═══ The input

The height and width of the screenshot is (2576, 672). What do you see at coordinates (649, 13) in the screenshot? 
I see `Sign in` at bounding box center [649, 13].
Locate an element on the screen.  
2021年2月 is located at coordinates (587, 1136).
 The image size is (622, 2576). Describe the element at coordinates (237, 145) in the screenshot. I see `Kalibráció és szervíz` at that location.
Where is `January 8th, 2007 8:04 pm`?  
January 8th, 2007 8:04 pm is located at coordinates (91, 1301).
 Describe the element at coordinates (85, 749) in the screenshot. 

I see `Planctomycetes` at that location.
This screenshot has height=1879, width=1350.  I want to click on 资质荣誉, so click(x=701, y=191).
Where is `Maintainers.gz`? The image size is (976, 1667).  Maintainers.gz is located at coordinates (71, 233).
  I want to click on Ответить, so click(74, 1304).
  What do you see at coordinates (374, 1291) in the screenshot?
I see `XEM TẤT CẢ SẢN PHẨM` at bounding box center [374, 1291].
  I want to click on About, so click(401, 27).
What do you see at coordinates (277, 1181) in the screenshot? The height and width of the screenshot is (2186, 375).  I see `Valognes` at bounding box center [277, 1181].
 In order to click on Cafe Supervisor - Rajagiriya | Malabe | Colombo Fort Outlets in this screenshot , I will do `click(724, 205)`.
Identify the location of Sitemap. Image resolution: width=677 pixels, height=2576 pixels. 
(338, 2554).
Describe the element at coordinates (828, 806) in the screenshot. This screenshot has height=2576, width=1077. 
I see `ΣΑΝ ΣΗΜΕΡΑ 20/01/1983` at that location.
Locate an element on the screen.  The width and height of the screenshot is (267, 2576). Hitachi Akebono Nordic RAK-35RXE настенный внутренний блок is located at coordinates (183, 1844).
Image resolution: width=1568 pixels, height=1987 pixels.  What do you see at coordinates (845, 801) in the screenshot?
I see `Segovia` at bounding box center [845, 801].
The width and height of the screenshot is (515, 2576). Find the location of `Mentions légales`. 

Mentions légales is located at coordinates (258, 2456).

══════

* _Work instruction_: Output the whole listing above again, word for word.

* _Expected answer_:
The height and width of the screenshot is (2576, 672). What do you see at coordinates (649, 13) in the screenshot? 
I see `Sign in` at bounding box center [649, 13].
Locate an element on the screen.  
2021年2月 is located at coordinates (587, 1136).
 The image size is (622, 2576). Describe the element at coordinates (237, 145) in the screenshot. I see `Kalibráció és szervíz` at that location.
Where is `January 8th, 2007 8:04 pm`?  
January 8th, 2007 8:04 pm is located at coordinates (91, 1301).
 Describe the element at coordinates (85, 749) in the screenshot. 

I see `Planctomycetes` at that location.
This screenshot has height=1879, width=1350.  I want to click on 资质荣誉, so click(x=701, y=191).
Where is `Maintainers.gz`? The image size is (976, 1667).  Maintainers.gz is located at coordinates (71, 233).
  I want to click on Ответить, so click(74, 1304).
  What do you see at coordinates (374, 1291) in the screenshot?
I see `XEM TẤT CẢ SẢN PHẨM` at bounding box center [374, 1291].
  I want to click on About, so click(401, 27).
What do you see at coordinates (277, 1181) in the screenshot? The height and width of the screenshot is (2186, 375).  I see `Valognes` at bounding box center [277, 1181].
 In order to click on Cafe Supervisor - Rajagiriya | Malabe | Colombo Fort Outlets in this screenshot , I will do `click(724, 205)`.
Identify the location of Sitemap. Image resolution: width=677 pixels, height=2576 pixels. 
(338, 2554).
Describe the element at coordinates (828, 806) in the screenshot. This screenshot has height=2576, width=1077. 
I see `ΣΑΝ ΣΗΜΕΡΑ 20/01/1983` at that location.
Locate an element on the screen.  The width and height of the screenshot is (267, 2576). Hitachi Akebono Nordic RAK-35RXE настенный внутренний блок is located at coordinates (183, 1844).
Image resolution: width=1568 pixels, height=1987 pixels.  What do you see at coordinates (845, 801) in the screenshot?
I see `Segovia` at bounding box center [845, 801].
The width and height of the screenshot is (515, 2576). Find the location of `Mentions légales`. 

Mentions légales is located at coordinates (258, 2456).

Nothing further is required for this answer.